→ **Instructions to follow**
Images aside, the whole listing should be written out word for word.
= = = =
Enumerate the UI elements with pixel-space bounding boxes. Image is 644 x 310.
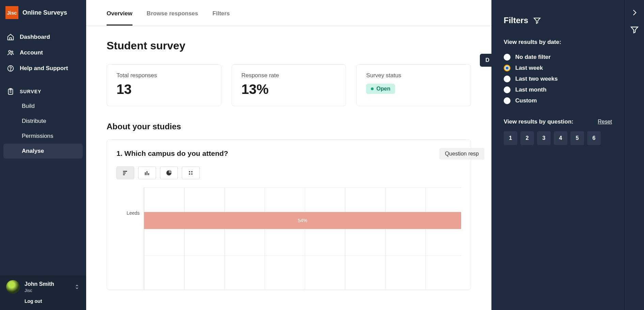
svg-rect-7 [123, 173, 126, 174]
pie-icon [166, 169, 172, 176]
radio-icon [504, 76, 511, 82]
chart: Leeds 54% [116, 187, 461, 290]
reset-link[interactable]: Reset [598, 119, 612, 125]
user-org: Jisc [25, 288, 69, 293]
question-filter-4[interactable]: 4 [554, 131, 567, 145]
brand-name: Online Surveys [22, 9, 67, 16]
filters-title: Filters [504, 16, 528, 25]
chart-type-pie-button[interactable] [160, 166, 178, 179]
radio-label: Last two weeks [515, 76, 558, 82]
svg-point-13 [191, 171, 192, 173]
chart-type-grid-button[interactable] [182, 166, 200, 179]
section-title: About your studies [107, 122, 471, 131]
sidebar-section-survey: SURVEY [0, 78, 86, 99]
stat-label: Survey status [366, 72, 461, 79]
svg-point-12 [189, 171, 190, 173]
svg-rect-9 [145, 172, 146, 175]
brand-logo: Jisc [5, 6, 18, 19]
sidebar-item-dashboard[interactable]: Dashboard [0, 29, 86, 45]
radio-icon [504, 97, 511, 104]
question-filter-1[interactable]: 1 [504, 131, 517, 145]
sidebar-item-label: Help and Support [20, 65, 68, 72]
chart-bar-label: 54% [298, 218, 307, 223]
survey-title: Student survey [107, 39, 471, 52]
filters-header: Filters [504, 16, 612, 25]
question-filter-6[interactable]: 6 [587, 131, 601, 145]
collapse-panel-icon[interactable] [630, 8, 639, 17]
right-rail [624, 0, 644, 310]
user-info: John Smith Jisc [25, 281, 69, 293]
question-filter-5[interactable]: 5 [570, 131, 584, 145]
sidebar-item-account[interactable]: Account [0, 45, 86, 61]
sidebar-section-label: SURVEY [20, 89, 41, 94]
user-footer[interactable]: John Smith Jisc [0, 275, 86, 296]
chart-grid: 54% [144, 187, 461, 290]
date-option-last-two-weeks[interactable]: Last two weeks [504, 74, 612, 84]
svg-point-0 [9, 50, 11, 52]
stat-card-response-rate: Response rate 13% [232, 64, 346, 106]
question-card: 1. Which campus do you attend? Question … [107, 140, 471, 290]
radio-label: Last week [515, 65, 543, 71]
radio-label: Custom [515, 97, 537, 104]
stat-card-survey-status: Survey status Open [356, 64, 471, 106]
chart-type-row [116, 166, 461, 179]
left-sidebar: Jisc Online Surveys Dashboard Account He… [0, 0, 86, 310]
question-responses-tag: Question resp [439, 148, 484, 160]
sidebar-item-distribute[interactable]: Distribute [0, 114, 86, 129]
radio-icon [504, 54, 511, 61]
date-option-custom[interactable]: Custom [504, 95, 612, 106]
help-icon [7, 65, 14, 72]
question-text: 1. Which campus do you attend? [116, 149, 228, 158]
swap-icon[interactable] [74, 284, 80, 290]
tab-browse-responses[interactable]: Browse responses [147, 10, 198, 26]
sidebar-item-build[interactable]: Build [0, 99, 86, 114]
date-option-no-filter[interactable]: No date filter [504, 52, 612, 63]
question-filter-2[interactable]: 2 [520, 131, 534, 145]
svg-point-14 [189, 173, 190, 175]
radio-icon [504, 86, 511, 93]
question-filter-3[interactable]: 3 [537, 131, 551, 145]
avatar [6, 280, 20, 294]
sidebar-item-label: Dashboard [20, 34, 50, 40]
home-icon [7, 33, 14, 41]
svg-rect-10 [146, 171, 147, 175]
filters-question-heading: View results by question: [504, 118, 574, 125]
date-option-last-week[interactable]: Last week [504, 63, 612, 74]
filters-panel: Filters View results by date: No date fi… [491, 0, 624, 310]
user-name: John Smith [25, 281, 69, 287]
date-option-last-month[interactable]: Last month [504, 84, 612, 95]
tab-filters[interactable]: Filters [213, 10, 230, 26]
filters-date-heading: View results by date: [504, 39, 612, 46]
stat-label: Response rate [241, 72, 336, 79]
vbar-icon [144, 169, 151, 176]
status-dot-icon [371, 87, 374, 90]
filter-icon[interactable] [630, 25, 639, 34]
svg-point-1 [11, 51, 13, 52]
radio-label: No date filter [515, 54, 551, 61]
question-filter-grid: 1 2 3 4 5 6 [504, 131, 612, 145]
download-button[interactable]: D [480, 54, 491, 67]
svg-point-15 [191, 173, 192, 175]
brand: Jisc Online Surveys [0, 0, 86, 28]
sidebar-item-analyse[interactable]: Analyse [3, 144, 83, 159]
stat-value: 13% [241, 82, 336, 97]
clipboard-icon [7, 88, 14, 95]
logout-link[interactable]: Log out [0, 296, 86, 310]
sidebar-item-permissions[interactable]: Permissions [0, 129, 86, 144]
radio-label: Last month [515, 86, 547, 93]
grid-icon [187, 169, 194, 176]
chart-type-horizontal-bar-button[interactable] [116, 166, 134, 179]
svg-rect-11 [148, 173, 149, 175]
tab-overview[interactable]: Overview [107, 10, 132, 26]
chart-type-vertical-bar-button[interactable] [138, 166, 156, 179]
chart-bar: 54% [144, 212, 461, 229]
radio-icon [504, 65, 511, 71]
main: Overview Browse responses Filters Studen… [86, 0, 491, 310]
filter-icon [533, 16, 541, 25]
hbar-icon [122, 169, 129, 176]
sidebar-item-label: Account [20, 49, 43, 56]
svg-point-3 [10, 70, 11, 70]
stat-value: 13 [116, 82, 211, 97]
sidebar-item-help[interactable]: Help and Support [0, 61, 86, 76]
stats-row: Total responses 13 Response rate 13% Sur… [107, 64, 471, 106]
= = = =
→ **Result**
Enumerate the UI elements with pixel-space bounding boxes. Image is 644 x 310.
svg-rect-7 [123, 173, 126, 174]
pie-icon [166, 169, 172, 176]
radio-icon [504, 76, 511, 82]
chart: Leeds 54% [116, 187, 461, 290]
reset-link[interactable]: Reset [598, 119, 612, 125]
user-org: Jisc [25, 288, 69, 293]
question-filter-4[interactable]: 4 [554, 131, 567, 145]
brand-name: Online Surveys [22, 9, 67, 16]
filters-title: Filters [504, 16, 528, 25]
chart-type-pie-button[interactable] [160, 166, 178, 179]
radio-label: Last two weeks [515, 76, 558, 82]
svg-point-13 [191, 171, 192, 173]
chart-type-grid-button[interactable] [182, 166, 200, 179]
section-title: About your studies [107, 122, 471, 131]
sidebar-section-survey: SURVEY [0, 78, 86, 99]
stat-label: Survey status [366, 72, 461, 79]
svg-point-12 [189, 171, 190, 173]
svg-rect-9 [145, 172, 146, 175]
brand-logo: Jisc [5, 6, 18, 19]
sidebar-item-dashboard[interactable]: Dashboard [0, 29, 86, 45]
radio-icon [504, 97, 511, 104]
question-filter-1[interactable]: 1 [504, 131, 517, 145]
sidebar-item-label: Help and Support [20, 65, 68, 72]
chart-bar-label: 54% [298, 218, 307, 223]
survey-title: Student survey [107, 39, 471, 52]
filters-header: Filters [504, 16, 612, 25]
question-filter-6[interactable]: 6 [587, 131, 601, 145]
collapse-panel-icon[interactable] [630, 8, 639, 17]
right-rail [624, 0, 644, 310]
user-info: John Smith Jisc [25, 281, 69, 293]
question-filter-5[interactable]: 5 [570, 131, 584, 145]
sidebar-item-account[interactable]: Account [0, 45, 86, 61]
sidebar-section-label: SURVEY [20, 89, 41, 94]
user-footer[interactable]: John Smith Jisc [0, 275, 86, 296]
chart-grid: 54% [144, 187, 461, 290]
date-option-last-two-weeks[interactable]: Last two weeks [504, 74, 612, 84]
svg-point-0 [9, 50, 11, 52]
stat-card-response-rate: Response rate 13% [232, 64, 346, 106]
question-card: 1. Which campus do you attend? Question … [107, 140, 471, 290]
radio-label: Last week [515, 65, 543, 71]
radio-label: Custom [515, 97, 537, 104]
stat-card-survey-status: Survey status Open [356, 64, 471, 106]
chart-type-row [116, 166, 461, 179]
left-sidebar: Jisc Online Surveys Dashboard Account He… [0, 0, 86, 310]
question-responses-tag: Question resp [439, 148, 484, 160]
sidebar-item-distribute[interactable]: Distribute [0, 114, 86, 129]
radio-icon [504, 54, 511, 61]
date-option-custom[interactable]: Custom [504, 95, 612, 106]
help-icon [7, 65, 14, 72]
question-text: 1. Which campus do you attend? [116, 149, 228, 158]
swap-icon[interactable] [74, 284, 80, 290]
tab-browse-responses[interactable]: Browse responses [147, 10, 198, 26]
sidebar-item-build[interactable]: Build [0, 99, 86, 114]
date-option-no-filter[interactable]: No date filter [504, 52, 612, 63]
question-filter-2[interactable]: 2 [520, 131, 534, 145]
svg-point-14 [189, 173, 190, 175]
radio-icon [504, 86, 511, 93]
question-filter-3[interactable]: 3 [537, 131, 551, 145]
avatar [6, 280, 20, 294]
sidebar-item-label: Dashboard [20, 34, 50, 40]
home-icon [7, 33, 14, 41]
svg-rect-10 [146, 171, 147, 175]
filters-question-heading: View results by question: [504, 118, 574, 125]
date-option-last-week[interactable]: Last week [504, 63, 612, 74]
filters-panel: Filters View results by date: No date fi… [491, 0, 624, 310]
user-name: John Smith [25, 281, 69, 287]
date-option-last-month[interactable]: Last month [504, 84, 612, 95]
tab-filters[interactable]: Filters [213, 10, 230, 26]
filters-date-heading: View results by date: [504, 39, 612, 46]
stat-label: Response rate [241, 72, 336, 79]
vbar-icon [144, 169, 151, 176]
status-dot-icon [371, 87, 374, 90]
filter-icon[interactable] [630, 25, 639, 34]
svg-point-1 [11, 51, 13, 52]
radio-label: No date filter [515, 54, 551, 61]
question-filter-grid: 1 2 3 4 5 6 [504, 131, 612, 145]
download-button[interactable]: D [480, 54, 491, 67]
svg-point-15 [191, 173, 192, 175]
brand: Jisc Online Surveys [0, 0, 86, 28]
sidebar-item-analyse[interactable]: Analyse [3, 144, 83, 159]
stat-value: 13% [241, 82, 336, 97]
clipboard-icon [7, 88, 14, 95]
logout-link[interactable]: Log out [0, 296, 86, 310]
sidebar-item-permissions[interactable]: Permissions [0, 129, 86, 144]
radio-label: Last month [515, 86, 547, 93]
grid-icon [187, 169, 194, 176]
chart-type-horizontal-bar-button[interactable] [116, 166, 134, 179]
svg-rect-11 [148, 173, 149, 175]
tab-overview[interactable]: Overview [107, 10, 132, 26]
chart-type-vertical-bar-button[interactable] [138, 166, 156, 179]
chart-bar: 54% [144, 212, 461, 229]
radio-icon [504, 65, 511, 71]
main: Overview Browse responses Filters Studen… [86, 0, 491, 310]
filter-icon [533, 16, 541, 25]
hbar-icon [122, 169, 129, 176]
sidebar-item-label: Account [20, 49, 43, 56]
svg-point-3 [10, 70, 11, 70]
stat-value: 13 [116, 82, 211, 97]
sidebar-item-help[interactable]: Help and Support [0, 61, 86, 76]
stats-row: Total responses 13 Response rate 13% Sur… [107, 64, 471, 106]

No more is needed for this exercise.